Final Steps before DirSync Blastoff

  • With a healthy Domain on-prem, you need now to create some A Records, C-Names and TXT records so Lync, Outlook, and all your other fat clients dependent Exchange, Sharepoint and such know where to go. This is quite important; at work, you’ll run into this exact same situation.  Getting this right is why we chose to use routable domain, it’s a big chunk of the reason why we’re doing this whole Cloud Praxis thing in the first place. It’s so our users have an enjoyable and hassle-free transition to O365
  • Follow the directions here. Not as hard as it sounds. For me it went very smoothly. In fact, the O365 Enterprise portal gives you everything you need in the Domain panel, provided you’ve waited about 36 hours after porting your domain. Here’s what mine looks like on-prem after manually creating the records.

dns

And that’s it.
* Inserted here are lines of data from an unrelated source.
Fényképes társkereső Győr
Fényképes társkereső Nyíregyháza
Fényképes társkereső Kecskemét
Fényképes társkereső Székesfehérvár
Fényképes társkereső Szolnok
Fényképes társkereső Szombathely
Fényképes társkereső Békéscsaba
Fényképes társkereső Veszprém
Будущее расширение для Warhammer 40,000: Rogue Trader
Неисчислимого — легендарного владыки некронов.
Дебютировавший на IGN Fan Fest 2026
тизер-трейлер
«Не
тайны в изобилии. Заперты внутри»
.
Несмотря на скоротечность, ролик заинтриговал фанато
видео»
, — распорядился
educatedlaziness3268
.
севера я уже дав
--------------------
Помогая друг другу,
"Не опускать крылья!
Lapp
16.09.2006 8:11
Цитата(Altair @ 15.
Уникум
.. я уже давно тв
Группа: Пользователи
We’re ready to Sync our Dirs to O365s Dirs, to get a little closer to #InfrastructureGlory. On one side: your on-prem AD stack, on the launch pad, in your lab ready for liftoff.

Sure, it’s a little hair-brained, admittedly, but if you’re like me, this is how you learn. And I’m learning. Aren’t you?
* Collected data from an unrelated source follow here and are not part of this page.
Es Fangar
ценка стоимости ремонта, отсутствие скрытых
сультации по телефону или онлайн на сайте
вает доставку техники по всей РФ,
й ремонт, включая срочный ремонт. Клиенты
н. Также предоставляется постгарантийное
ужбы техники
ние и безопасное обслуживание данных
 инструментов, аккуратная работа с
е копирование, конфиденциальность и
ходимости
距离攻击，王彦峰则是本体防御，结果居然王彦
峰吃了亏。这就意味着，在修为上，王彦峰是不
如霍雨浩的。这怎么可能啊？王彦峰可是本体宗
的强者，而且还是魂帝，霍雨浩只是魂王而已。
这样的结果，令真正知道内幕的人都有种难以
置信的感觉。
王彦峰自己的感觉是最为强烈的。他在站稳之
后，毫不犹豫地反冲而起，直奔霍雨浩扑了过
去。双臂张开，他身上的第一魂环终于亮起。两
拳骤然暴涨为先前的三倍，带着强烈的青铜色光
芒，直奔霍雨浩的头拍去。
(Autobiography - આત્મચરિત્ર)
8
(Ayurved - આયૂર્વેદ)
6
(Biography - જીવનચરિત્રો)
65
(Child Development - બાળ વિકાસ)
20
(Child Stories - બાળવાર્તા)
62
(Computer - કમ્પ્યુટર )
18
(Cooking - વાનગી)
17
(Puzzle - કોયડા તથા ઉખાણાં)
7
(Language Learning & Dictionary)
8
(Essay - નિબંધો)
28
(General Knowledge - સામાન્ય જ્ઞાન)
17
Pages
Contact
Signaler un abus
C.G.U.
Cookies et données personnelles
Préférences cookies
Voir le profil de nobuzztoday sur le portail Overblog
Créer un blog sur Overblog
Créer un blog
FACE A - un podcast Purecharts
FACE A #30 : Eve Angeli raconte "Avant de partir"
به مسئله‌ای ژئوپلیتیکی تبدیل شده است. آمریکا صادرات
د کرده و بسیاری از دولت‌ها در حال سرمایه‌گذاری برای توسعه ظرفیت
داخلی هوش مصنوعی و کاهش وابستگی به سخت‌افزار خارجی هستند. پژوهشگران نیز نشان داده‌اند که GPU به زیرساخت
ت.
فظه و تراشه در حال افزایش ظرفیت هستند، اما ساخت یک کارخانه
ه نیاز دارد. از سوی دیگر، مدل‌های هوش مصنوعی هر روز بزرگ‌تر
On the other launch pad, Office 365. Superbly architected by some Microsoft engineers, no longer joke-worthy like it was in the BPOS days, a place your infrastructure is heading to whether you like it or not.

I want you to be there ahead of all the other guys, and that’s what Cloud Praxis is all about: staying sharp on this cloud stack so we can keep our jobs and find #InfrastructureGlory.

DirSync is the first step here, and I’ll show you it on the next Cloud Praxis. Thanks for reading!